No matter what stage of fatherhood they’re in, men have questions, and they aren’t necessarily relying on traditional sources for answers. For example, Google sees that mobile peaks in the evenings for baby-related feeding and sleeping questions. After all, if baby doesn’t sleep, neither does dad.
And then comes the time when dads have even more questions-when their child learns the word “why?” More than half of millennial dads say they’ve used a phone to find out the answer to a question asked by their children, according to a Google Consumer Survey.
One reason they’re using mobile so often is because new dads are constantly on the go and looking for nearby activities and baby products.
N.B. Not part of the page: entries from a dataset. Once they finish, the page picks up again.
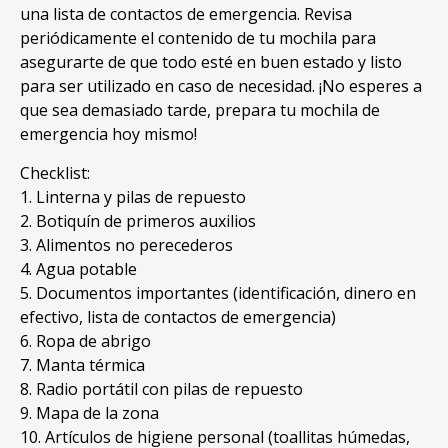
una lista de contactos de emergencia. Revisa
periódicamente el contenido de tu mochila para
asegurarte de que todo esté en buen estado y listo
para ser utilizado en caso de necesidad. ¡No esperes a
que sea demasiado tarde, prepara tu mochila de
emergencia hoy mismo!
Checklist:
1. Linterna y pilas de repuesto
2. Botiquín de primeros auxilios
3. Alimentos no perecederos
4. Agua potable
5. Documentos importantes (identificación, dinero en
efectivo, lista de contactos de emergencia)
6. Ropa de abrigo
7. Manta térmica
8. Radio portátil con pilas de repuesto
9. Mapa de la zona
10. Artículos de higiene personal (toallitas húmedas,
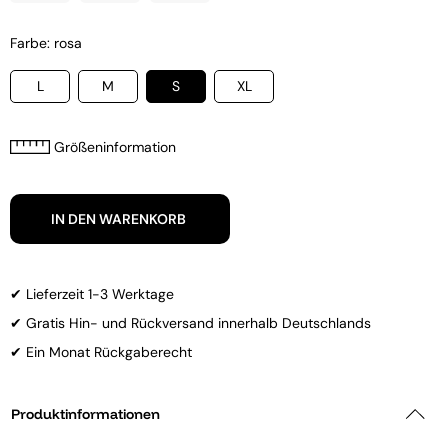
Farbe: rosa
L
M
S
XL
Größeninformation
IN DEN WARENKORB
✔ Lieferzeit 1-3 Werktage
✔ Gratis Hin- und Rückversand innerhalb Deutschlands
✔ Ein Monat Rückgaberecht
Produktinformationen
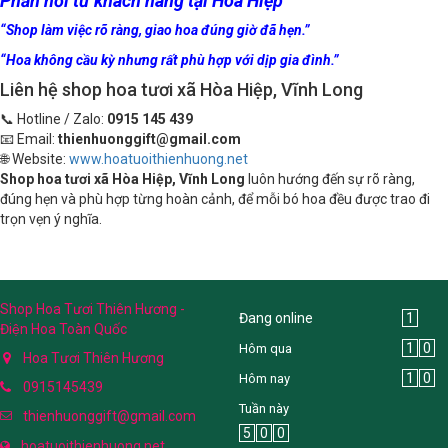
Phản hồi từ khách hàng tại Hòa Hiệp
“Shop làm việc rõ ràng, giao hoa đúng giờ đã hẹn.”
“Hoa không cầu kỳ nhưng rất phù hợp với dịp gia đình.”
Liên hệ shop hoa tươi xã Hòa Hiệp, Vĩnh Long
📞 Hotline / Zalo:
0915 145 439
📧 Email:
thienhuonggift@gmail.com
🌐 Website:
www.hoatuoithienhuong.net
Shop hoa tươi xã Hòa Hiệp, Vĩnh Long
luôn hướng đến sự rõ ràng,
đúng hẹn và phù hợp từng hoàn cảnh, để mỗi bó hoa đều được trao đi
trọn vẹn ý nghĩa.
Shop Hoa Tươi Thiên Hương -
Đang online
1
Điện Hoa Toàn Quốc
1
0
Hôm qua
Hoa Tươi Thiên Hương
1
0
Hôm nay
0915145439
Tuần này
thienhuonggift@gmail.com
5
0
0
hoatuoithienhuong.net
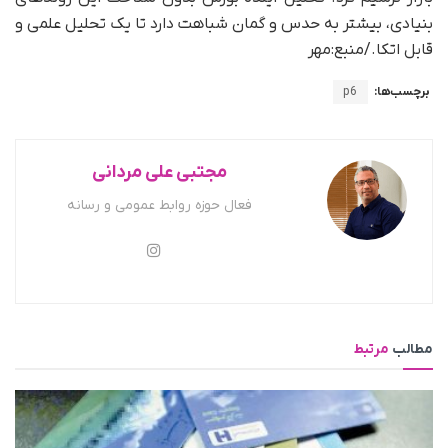
بنیادی، بیشتر به حدس و گمان شباهت دارد تا یک تحلیل علمی و
قابل اتکا./منبع:مهر
برچسب‌ها:
p6
مجتبی علی مردانی
فعال حوزه روابط عمومی و رسانه
مطالب
مرتبط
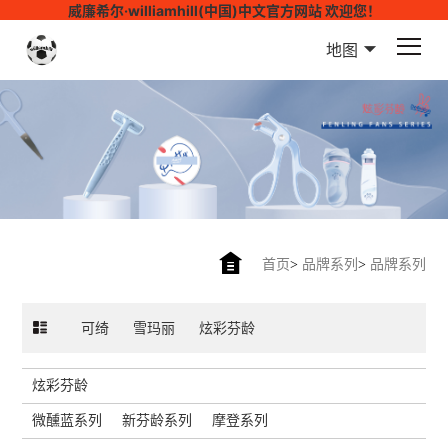
威廉希尔·williamhill(中国)中文官方网站 欢迎您！
地图
首页
>
品牌系列
>
品牌系列
可绮
雪玛丽
炫彩芬龄
炫彩芬龄
微醺蓝系列
新芬龄系列
摩登系列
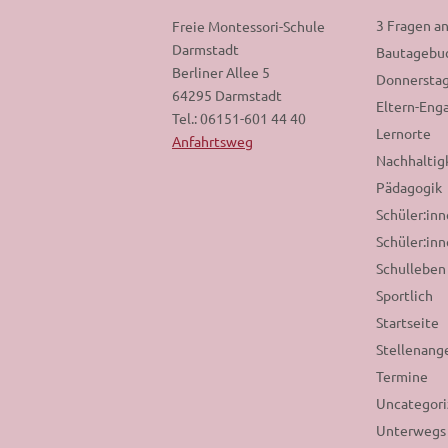
3 Fragen a
Freie Montessori-Schule
Darmstadt
Bautagebu
Berliner Allee 5
Donnerstag
64295 Darmstadt
Eltern-En
Tel.: 06151-601 44 40
Lernorte
Anfahrtsweg
Nachhaltig
Pädagogik
Schüler:in
Schüler:inn
Schulleben
Sportlich
Startseite
Stellenang
Termine
Uncategor
Unterwegs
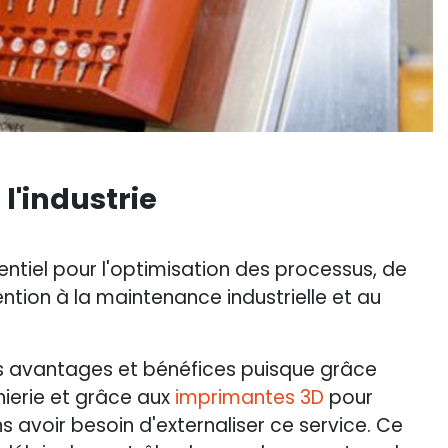
l'industrie
ntiel pour l'optimisation des processus, de
tention à la maintenance industrielle et au
rs avantages et bénéfices puisque grâce
nierie et grâce aux
imprimantes 3D
pour
 avoir besoin d'externaliser ce service. Ce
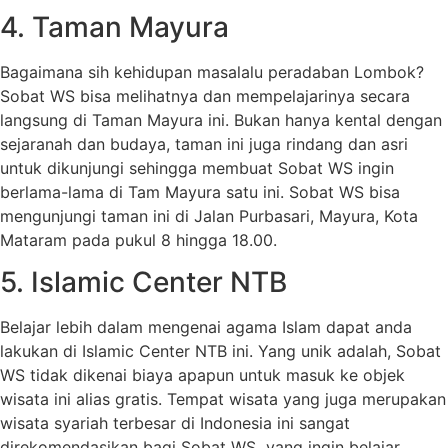
4. Taman Mayura
Bagaimana sih kehidupan masalalu peradaban Lombok?
Sobat WS bisa melihatnya dan mempelajarinya secara
langsung di Taman Mayura ini. Bukan hanya kental dengan
sejaranah dan budaya, taman ini juga rindang dan asri
untuk dikunjungi sehingga membuat Sobat WS ingin
berlama-lama di Tam Mayura satu ini. Sobat WS bisa
mengunjungi taman ini di Jalan Purbasari, Mayura, Kota
Mataram pada pukul 8 hingga 18.00.
5. Islamic Center NTB
Belajar lebih dalam mengenai agama Islam dapat anda
lakukan di Islamic Center NTB ini. Yang unik adalah, Sobat
WS tidak dikenai biaya apapun untuk masuk ke objek
wisata ini alias gratis. Tempat wisata yang juga merupakan
wisata syariah terbesar di Indonesia ini sangat
direkomendasikan bagi Sobat WS yang ingin belajar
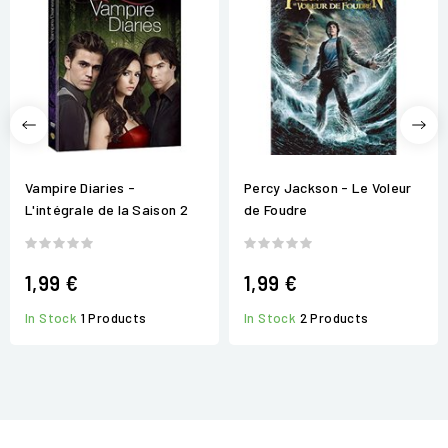
Vampire Diaries -
Percy Jackson - Le Voleur
L'intégrale de la Saison 2
de Foudre
1,99 €
1,99 €
In Stock
1 Products
In Stock
2 Products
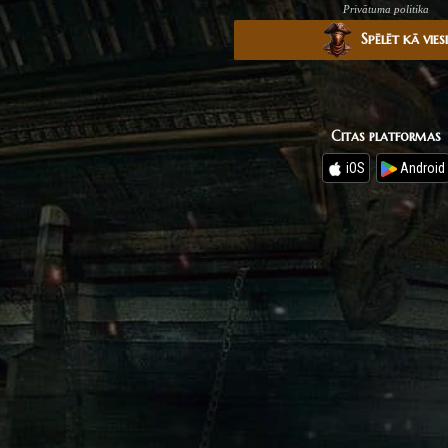
Privātuma politika
Spēlēt kā vies
Citas platformas
iOS
Android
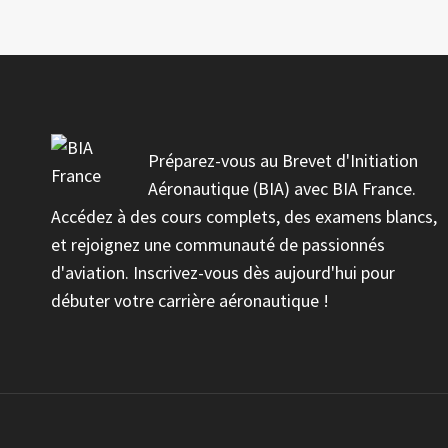
Préparez-vous au Brevet d'Initiation
Aéronautique (BIA) avec BIA France.
Accédez à des cours complets, des examens blancs,
et rejoignez une communauté de passionnés
d'aviation. Inscrivez-vous dès aujourd'hui pour
débuter votre carrière aéronautique !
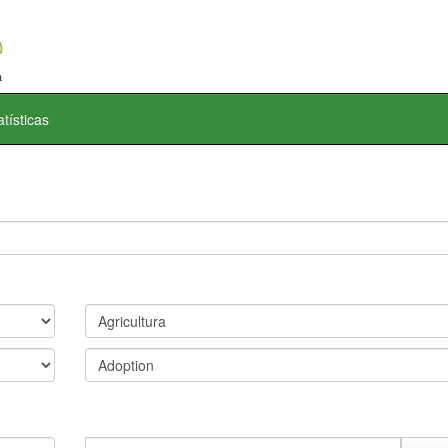
atísticas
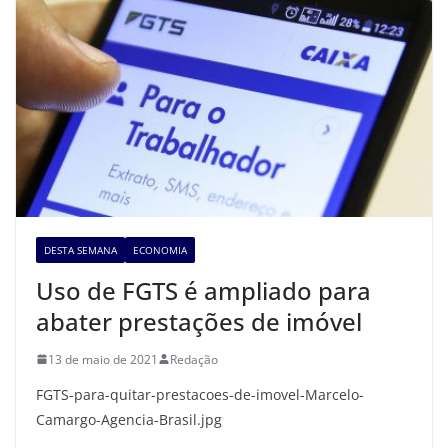
DESTA SEMANA
ECONOMIA
Uso de FGTS é ampliado para
abater prestações de imóvel
13 de maio de 2021
Redação
FGTS-para-quitar-prestacoes-de-imovel-Marcelo-
Camargo-Agencia-Brasil.jpg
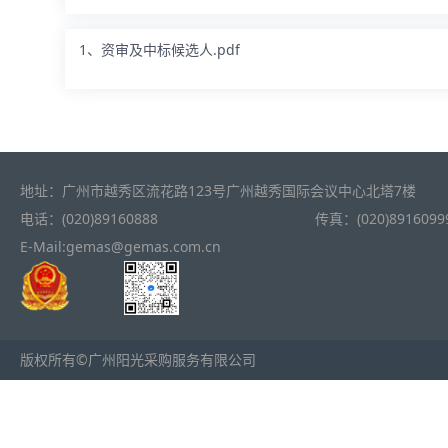
1、资审及中标候选人.pdf
地址：广州市越秀区流花路123号广州越秀国际会议中心北塔7楼
电话：(020)89160888
传真：(020)8916099
E-Mail:gemas@gemas.com.cn
版权所有©广州阳光采购服务有限公司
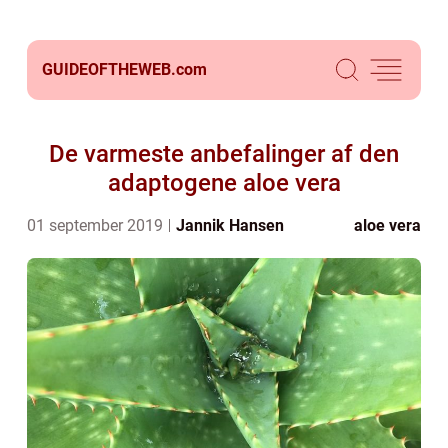
GUIDEOFTHEWEB.
com
De varmeste anbefalinger af den
adaptogene aloe vera
01 september 2019
Jannik Hansen
aloe vera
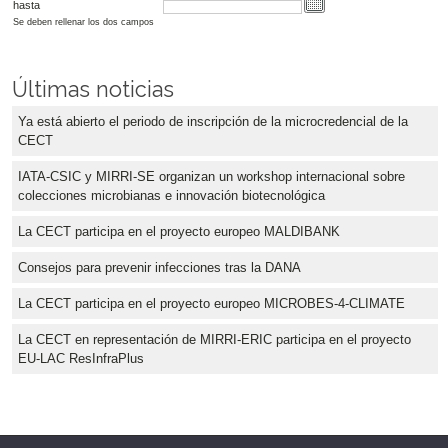
hasta
Se deben rellenar los dos campos
Últimas noticias
Ya está abierto el periodo de inscripción de la microcredencial de la
CECT
IATA-CSIC y MIRRI-SE organizan un workshop internacional sobre
colecciones microbianas e innovación biotecnológica
La CECT participa en el proyecto europeo MALDIBANK
Consejos para prevenir infecciones tras la DANA
La CECT participa en el proyecto europeo MICROBES-4-CLIMATE
La CECT en representación de MIRRI-ERIC participa en el proyecto
EU-LAC ResInfraPlus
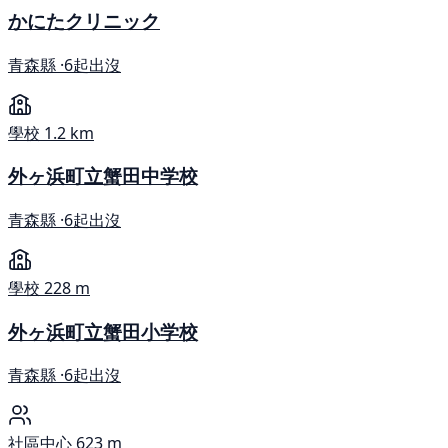
かにたクリニック
青森縣 ·
6起出沒
學校
1.2 km
外ヶ浜町立蟹田中学校
青森縣 ·
6起出沒
學校
228 m
外ヶ浜町立蟹田小学校
青森縣 ·
6起出沒
社區中心
623 m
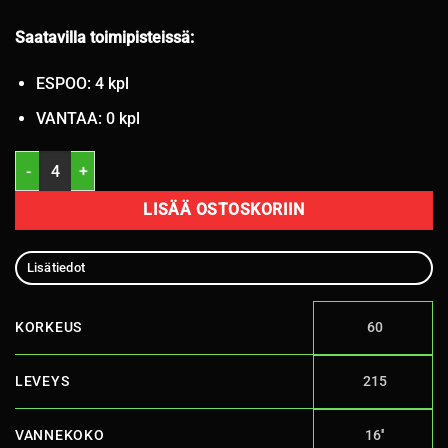
Saatavilla toimipisteissä:
ESPOO: 4 kpl
VANTAA: 0 kpl
K 215/60R16 Goodyear kitka 8mm K15 määrä
LISÄÄ OSTOSKORIIN
Lisätiedot
KORKEUS
60
LEVEYS
215
VANNEKOKO
16''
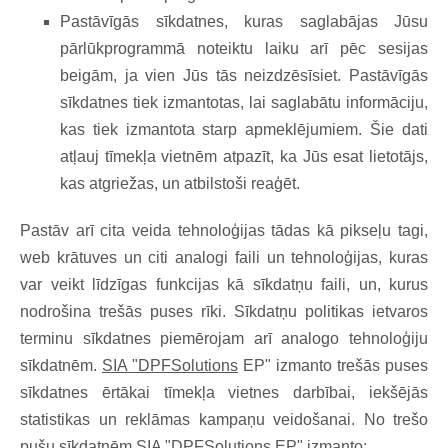
Pastāvīgās sīkdatnes, kuras saglabājas Jūsu
pārlūkprogrammā noteiktu laiku arī pēc sesijas
beigām, ja vien Jūs tās neizdzēsīsiet. Pastāvīgās
sīkdatnes tiek izmantotas, lai saglabātu informāciju,
kas tiek izmantota starp apmeklējumiem. Šie dati
atļauj tīmekļa vietnēm atpazīt, ka Jūs esat lietotājs,
kas atgriežas, un atbilstoši reaģēt.
Pastāv arī cita veida tehnoloģijas tādas kā pikseļu tagi,
web krātuves un citi analogi faili un tehnoloģijas, kuras
var veikt līdzīgas funkcijas kā sīkdatņu faili, un, kurus
nodrošina trešās puses rīki. Sīkdatņu politikas ietvaros
terminu sīkdatnes piemērojam arī analogo tehnoloģiju
sīkdatnēm.
SIA "DPFSolutions
EP" izmanto trešās puses
sīkdatnes ērtākai tīmekļa vietnes darbībai, iekšējās
statistikas un reklāmas kampaņu veidošanai. No trešo
pušu sīkdatnēm SIA "DPFSolutions EP" izmanto:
This isn’t just a dad thing. More and more, people are using local search to find things nearby. Google search interest in “near me” has increased 34 times since 2011 and nearly doubled since last year, according to Google Trends. The vast majority come from mobile-80 percent in Q4 2014, according to Google data.
From the moment a man learns he’s going to be a dad, he has to do many things he’s never done-or even thought about-before. Suddenly he needs to know how to babyproof a house, burp a baby, warm a bottle, and on and on. Learning how to do these kinds of things used to be time-consuming, but today, dads can find out instantly. A Google / Ipsos survey found 91 percent of smartphone users turn to their devices for ideas while completing a task. And on mobile, baby-related how-to searches are growing 49 percent YoY, according to Google data.
These I-want-to-do moments change over the course of fatherhood. And for many dads, mobile has become the new instruction manual. One in three dads has used a smartphone to help install or build a product he bought for his child, according to a Google Consumer Survey.
Online video is especially helpful for time-strapped parents in search of quick answers. We see that baby-related searches on YouTube are growing and watch time of parenting videos has doubled in the past year, according to YouTube data.
As more parents divvy up responsibilities, the shopping list is being split as well.
On smartphones, dads can chip away at these purchase decisions in small moments every day. For example, searches for “strollers” on mobile have grown 80 percent in the last year, while “baby gear” is up 72 percent, according to Google data.
New dads also make online purchases once the baby comes-for everything from food to financial services. Mobile gives them constant access to this information and can strongly influence what they end up buying.
The Perfect Moment to Win Customer Loyalty
Brands that understand these windows of opportunity, these micro-moments, stand to win over the hearts and minds of a highly valuable audience. And since starting a family, many of them report switching brand choices across a range of products, especially food/beverage/groceries and household cleaners.